From: Milton Miller on
On Mon Jul 19 2010 at about 03:36:51 EST, Alexander Graf wrote:
> On 19.07.2010, at 03:11, Benjamin Herrenschmidt wrote:
>
> > On Thu, 2010-07-15 at 17:05 +0530, Subrata Modak wrote:
> > > commit e62cee42e66dcca83aae02748535f62e0f564a0c solved the problem for
> > > 2.6.34-rc6. However some other bad relocation warnings generated against
> > > 2.6.35-rc5 on Power7/ppc64 below:
> > >
> > > MODPOST 2004 modules^M
> > > WARNING: 2 bad relocations^M
> > > c000000000008590 R_PPC64_ADDR32 .text+0x4000000000008460^M
> > > c000000000008594 R_PPC64_ADDR32 .text+0x4000000000008598^M
> >
> > I think this is KVM + CONFIG_RELOCATABLE. Caused by:
> >
> > .global kvmppc_trampoline_lowmem
> > kvmppc_trampoline_lowmem:
> > .long kvmppc_handler_lowmem_trampoline - CONFIG_KERNEL_START
> >
> > .global kvmppc_trampoline_enter
> > kvmppc_trampoline_enter:
> > .long kvmppc_handler_trampoline_enter - CONFIG_KERNEL_START
> >
> > Alex, can you turn these into 64-bit on ppc64 so the relocator
> > can grok them ?
>
> If I turn them into 64-bit, will the values be > RMA? In that case
> things would break anyways. How does relocation work on PPC? Are the
> first few megs copied over to low memory? Would I have to mask anything
> in the above code to make sure I use the real values?
>
> Alex
>

You can still do the subtraction, but you have to allocate 64 bits for
storage.

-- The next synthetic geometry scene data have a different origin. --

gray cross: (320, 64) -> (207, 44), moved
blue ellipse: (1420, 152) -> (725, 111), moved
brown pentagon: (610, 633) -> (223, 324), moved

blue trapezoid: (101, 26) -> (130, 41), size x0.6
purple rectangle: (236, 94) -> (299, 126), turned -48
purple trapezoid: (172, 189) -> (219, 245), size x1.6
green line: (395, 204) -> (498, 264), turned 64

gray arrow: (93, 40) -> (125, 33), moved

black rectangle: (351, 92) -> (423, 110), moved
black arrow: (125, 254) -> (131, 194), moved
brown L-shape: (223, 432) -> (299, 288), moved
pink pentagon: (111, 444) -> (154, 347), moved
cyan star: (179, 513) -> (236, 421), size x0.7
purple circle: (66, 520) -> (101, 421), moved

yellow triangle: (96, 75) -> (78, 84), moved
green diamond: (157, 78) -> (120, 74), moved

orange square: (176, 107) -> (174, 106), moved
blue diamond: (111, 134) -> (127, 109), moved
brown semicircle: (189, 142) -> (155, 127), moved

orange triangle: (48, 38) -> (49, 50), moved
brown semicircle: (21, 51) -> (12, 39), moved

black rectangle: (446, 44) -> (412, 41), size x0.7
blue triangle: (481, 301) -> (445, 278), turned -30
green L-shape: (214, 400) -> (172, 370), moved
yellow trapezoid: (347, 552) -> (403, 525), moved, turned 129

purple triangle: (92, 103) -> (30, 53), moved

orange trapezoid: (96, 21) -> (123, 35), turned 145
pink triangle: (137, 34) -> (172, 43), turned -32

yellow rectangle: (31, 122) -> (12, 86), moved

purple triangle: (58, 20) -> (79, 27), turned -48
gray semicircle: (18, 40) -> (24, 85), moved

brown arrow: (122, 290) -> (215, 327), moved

Relocatable ppc64 kernels work by adjusting PPC64_RELOC_RELATIVE
entries during early boot (reloc in reloc_64.S called from head_64.S).

The code purposely only supports 64 bit relative addressing.

milton
--
To unsubscribe from this list: send the line "unsubscribe linux-kernel" in
the body of a message to majordomo(a)vger.kernel.org
More majordomo info at http://vger.kernel.org/majordomo-info.html
Please read the FAQ at http://www.tux.org/lkml/
From: Milton Miller on
I wrote:
> On Mon Jul 19 2010 at about 03:36:51 EST, Alexander Graf wrote:
> > On 19.07.2010, at 03:11, Benjamin Herrenschmidt wrote:
> >
> > > On Thu, 2010-07-15 at 17:05 +0530, Subrata Modak wrote:
> > > > commit e62cee42e66dcca83aae02748535f62e0f564a0c solved the problem for
> > > > 2.6.34-rc6. However some other bad relocation warnings generated against
> > > > 2.6.35-rc5 on Power7/ppc64 below:
> > > >
> > > > MODPOST 2004 modules^M
> > > > WARNING: 2 bad relocations^M
> > > > c000000000008590 R_PPC64_ADDR32 .text+0x4000000000008460^M
> > > > c000000000008594 R_PPC64_ADDR32 .text+0x4000000000008598^M
> > >
> > > I think this is KVM + CONFIG_RELOCATABLE. Caused by:
> > >
> > > .global kvmppc_trampoline_lowmem
> > > kvmppc_trampoline_lowmem:
> > > .long kvmppc_handler_lowmem_trampoline - CONFIG_KERNEL_START
> > >
> > > .global kvmppc_trampoline_enter
> > > kvmppc_trampoline_enter:
> > > .long kvmppc_handler_trampoline_enter - CONFIG_KERNEL_START
> > >
> > > Alex, can you turn these into 64-bit on ppc64 so the relocator
> > > can grok them ?
> >
> > If I turn them into 64-bit, will the values be > RMA? In that case
> > things would break anyways. How does relocation work on PPC? Are the
> > first few megs copied over to low memory? Would I have to mask anything
> > in the above code to make sure I use the real values?
> >
> > Alex
> >
>
> You can still do the subtraction, but you have to allocate 64 bits for
> storage. Relocatable ppc64 kernels work by adjusting PPC64_RELOC_RELATIVE
> entries during early boot (reloc in reloc_64.S called from head_64.S).
>
> The code purposely only supports 64 bit relative addressing.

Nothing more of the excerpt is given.